Vor einem Jahr schwamm Yusra Mardini noch um ihr Leben zwischen den Küsten der Türkei und Griechenland. Diesen Sommer war sie als Schwimmerin Teil eines olympischen Teams von Geflüchteten, die in Rio ihre Geschichten und ihren besonderen Status vertraten. Die junge Syrerin ist ein Vorbild für junge geflüchtete Frauen und daher unsere Frau der Woche.
Vor dem Krieg
Yusra Mardini wurde in Damaskus geboren und hatte schon früh ihre Talent zum Schwimmen erkannt. Schon in Syrien trainierte sie mit dem Ziel an den Olympischen Spielen teilzunehmen. Im Jahr 2012 nahm sie an ihren ersten Wettkämpfen teil und vertrat ihr Land bei den Weltmeisterschaften – und war dabei keine 18 Jahre alt. Schon bevor sie fliehen musste, wurde ihr Training durch die andauernden Konflikte in Syrien erschwert. Entweder war Schwimmen in den öffentlichen Pools zu gefährlich oder die Schwimmer*innen fanden das Wasser verschmutzt mit Schrapnellen, Metallresten oder gar Bomben. Was für uns komplett absurd klingt, war für Yusra Alltag.
Die Flucht aus Damaskus
Ihre Heimatstadt Damaskus wurde 2015 verheerend angegriffen und Yusra und ihre Schwester waren gezwungen zu fliehen. Über verschiedene Zwischenstopps in Flüchtlingslagern im Libanon erreichten sie schließlich die Türkei. Ihr Plan war es, von dort aus über das Meer nach Griechenland zu fliehen. Ihr Boot, das sie sich mit 18 anderen Geflüchteten teilten, war von Anfang an sehr instabil und mitten in der Nacht versagte schließlich der Motor. Das Boot drohte komplett mit Wasser vollzulaufen und die meisten der Geflüchteten hatten nie gelernt zu schwimmen. Yusra war eine der wenigen, die schwimmen konnte und sprang mit drei anderen ins Wasser, um das Boot zu ziehen. Nach über drei Stunden im wenige Grad kalten Wasser erreichten sie die Insel Lesbos, einen der Hauptankunftsorte für Flüchtlinge. Yusra Mardini sieht dies aber nicht annähernd so traumatisch, wie es klingt. „Ohne Schwimmen würde ich nicht mehr leben“, sagt sie. Es bejaht ihr Leben mehr, als ihr Angst einzujagen.

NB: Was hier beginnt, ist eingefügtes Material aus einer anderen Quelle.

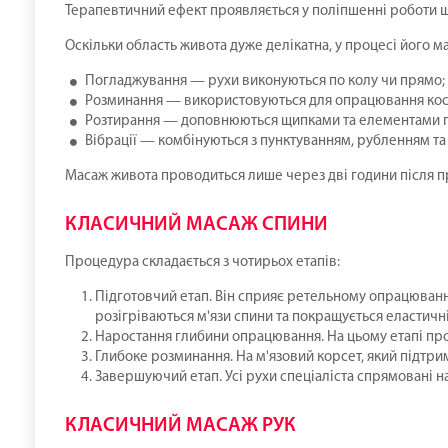
Терапевтичний ефект проявляється у поліпшенні роботи ш
Оскільки область живота дуже делікатна, у процесі його м
Погладжування — рухи виконуються по колу чи прямо;
Розминання — використовуються для опрацювання коси
Розтирання — доповнюються щипками та елементами 
Вібрації — комбінуються з пунктуванням, рубленням т
Масаж живота проводиться лише через дві години після п
КЛАСИЧНИЙ МАСАЖ СПИНИ
Процедура складається з чотирьох етапів:
Підготовчий етап. Він сприяє ретельному опрацюванню 
розігріваються м'язи спини та покращується еластичн
Наростання глибини опрацювання. На цьому етапі прор
Глибоке розминання. На м'язовий корсет, який підтри
Завершуючий етап. Усі рухи спеціаліста спрямовані н
КЛАСИЧНИЙ МАСАЖ РУК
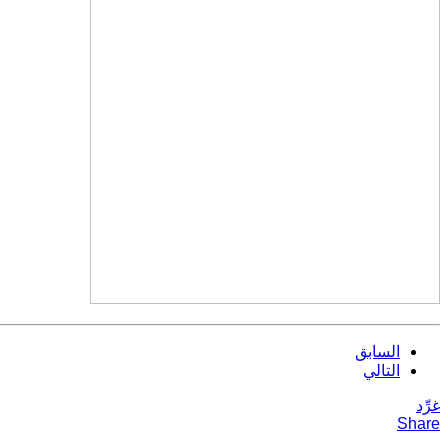
السابق
التالي
غرِّد
Share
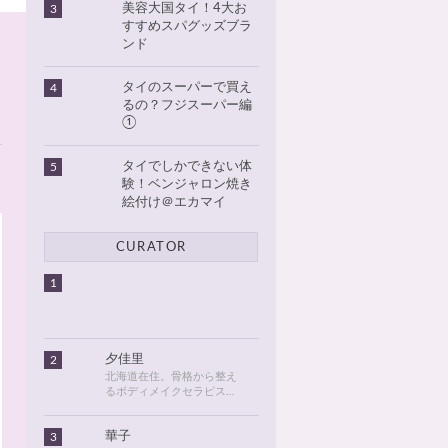
美容大国タイ！4大お
3
すすめスパグッズブラ
ンド
タイのスーパーで買え
4
るの？フジスーパー編
①
タイでしかできない体
5
験！ベンジャロン焼き
絵付け＠エカマイ
CURATOR
1
夕佳里
2
北海道在住。骨格から整え
るボディメイクセラピスト
として活動しています。
2016年に初めてタイに行っ
華子
3
てから、タイが大好きにな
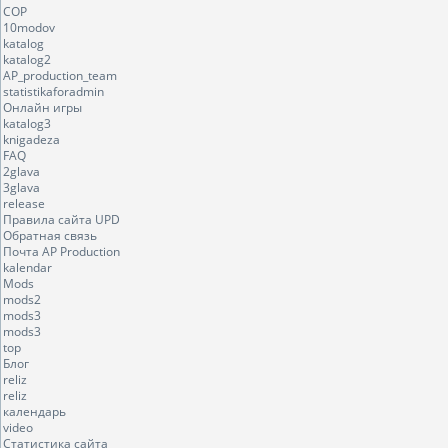
COP
10modov
katalog
katalog2
AP_production_team
statistikaforadmin
Онлайн игры
katalog3
knigadeza
FAQ
2glava
3glava
release
Правила сайта UPD
Обратная связь
Почта AP Production
kalendar
Mods
mods2
mods3
mods3
top
Блог
reliz
reliz
календарь
video
Статистика сайта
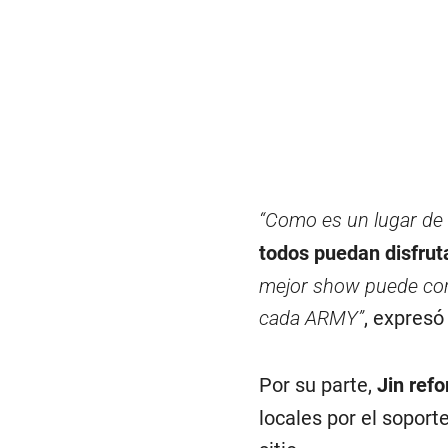
“Como es un lugar de 
todos puedan disfrut
mejor show puede com
cada ARMY”
, expresó
Por su parte,
Jin refo
locales por el soporte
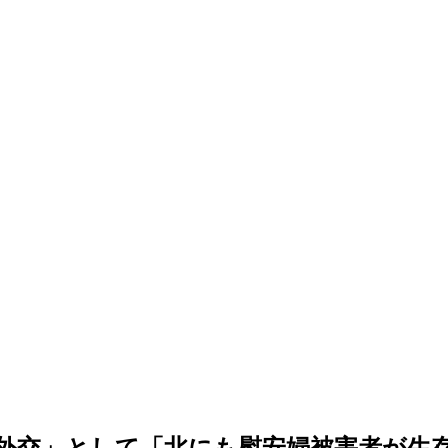
外交」として「北にも慰安婦被害者が生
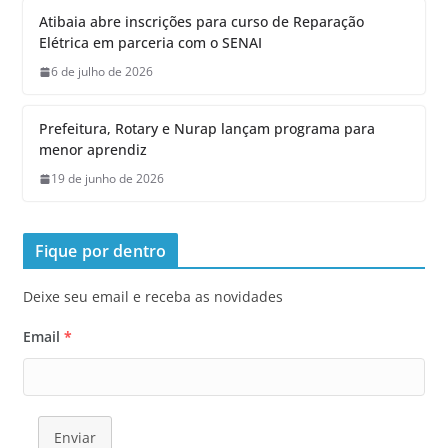
Atibaia abre inscrições para curso de Reparação
Elétrica em parceria com o SENAI
6 de julho de 2026
Prefeitura, Rotary e Nurap lançam programa para
menor aprendiz
19 de junho de 2026
Fique por dentro
Deixe seu email e receba as novidades
Email
*
Enviar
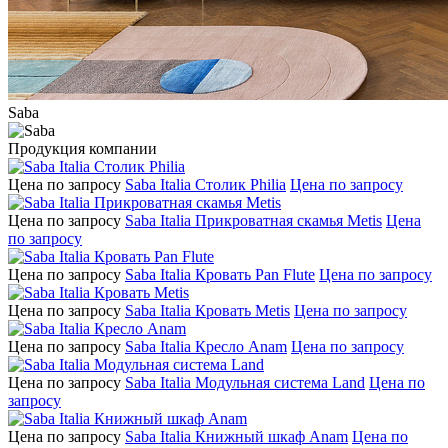
Saba
Продукция компании
Цена по запросу
Saba Italia Столик Philia
Цена по запросу
Цена по запросу
Saba Italia Прикроватная скамья Metis
Цена
по запросу
Цена по запросу
Saba Italia Кровать Pan Flute
Цена по запросу
Цена по запросу
Saba Italia Кровать Metis
Цена по запросу
Цена по запросу
Saba Italia Кресло Anam
Цена по запросу
Цена по запросу
Saba Italia Модульная система Land
Цена по
запросу
Цена по запросу
Saba Italia Книжный шкаф Anam
Цена по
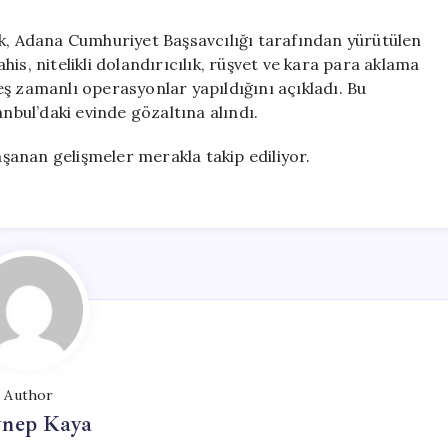
ek, Adana Cumhuriyet Başsavcılığı tarafından yürütülen
is, nitelikli dolandırıcılık, rüşvet ve kara para aklama
k eş zamanlı operasyonlar yapıldığını açıkladı. Bu
bul’daki evinde gözaltına alındı.
anan gelişmeler merakla takip ediliyor.
Author
ynep Kaya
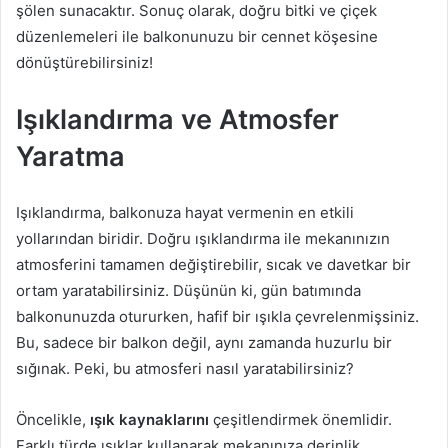
şölen sunacaktır. Sonuç olarak, doğru bitki ve çiçek
düzenlemeleri ile balkonunuzu bir cennet köşesine
dönüştürebilirsiniz!
Işıklandırma ve Atmosfer
Yaratma
Işıklandırma, balkonuza hayat vermenin en etkili
yollarından biridir. Doğru ışıklandırma ile mekanınızın
atmosferini tamamen değiştirebilir, sıcak ve davetkar bir
ortam yaratabilirsiniz. Düşünün ki, gün batımında
balkonunuzda otururken, hafif bir ışıkla çevrelenmişsiniz.
Bu, sadece bir balkon değil, aynı zamanda huzurlu bir
sığınak. Peki, bu atmosferi nasıl yaratabilirsiniz?
Öncelikle,
ışık kaynaklarını
çeşitlendirmek önemlidir.
Farklı türde ışıklar kullanarak mekanınıza derinlik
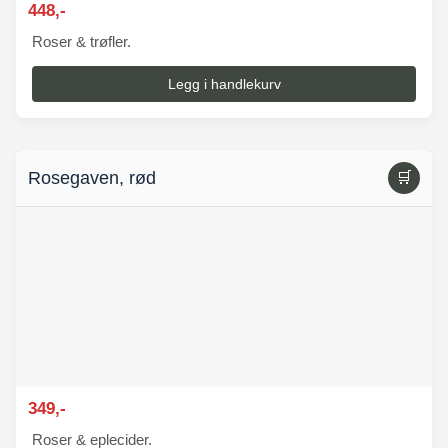
448,-
Roser & trøfler.
Legg i handlekurv
Rosegaven, rød
🛒
349,-
Roser & eplecider.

When people say you can't do it , prove them wrong. pic.twitter.com/wlFrZ1JkDn
— Yusra Mardini (@YusraMardini) August 12, 2016
Eine olympische Karriere
Sie kam wenige Monate später in Berlin an, wo sie in einem Spandauer Verein wieder das Training aufnahm. Sie wurde angefragt, ob sie bei dem ersten reinen Flüchtlingsteam für die Olympischen Spiele in Rio antreten möchte und nahm dies an. Die anderen Geflüchteten, die mit ihr wortwörtlich in einem Boot saßen, sind bei ihren Wettkämpfen dabei und feuern sie an. Angesichts der internationalen Flüchtlingskrise will das International Olympic Committee, so die offizielle Seite der Olympischen Spiele, Aufmerksamkeit auf die immer noch unmenschlichen Situationen der Geflüchteten lenken. Gleichzeitig ist das Refugee Team ein Symbol der Hoffnung für geflüchtete Menschen weltweit auf ein Leben nach der Flucht, das erfolgreich weitergehen kann.
Auch Yusra steht hinter diesem Ziel: Als Heldin sieht sie sich nicht, nimmt aber gerne eine gewisse Vorbildposition ein als Inspiration für andere junge Mädchen in Flüchtlingslagern. Ein Ziel vor Augen sei das, was sie antreibe, und diese Motivation brauche jeder, um auch schwierige Zeiten zu überstehen.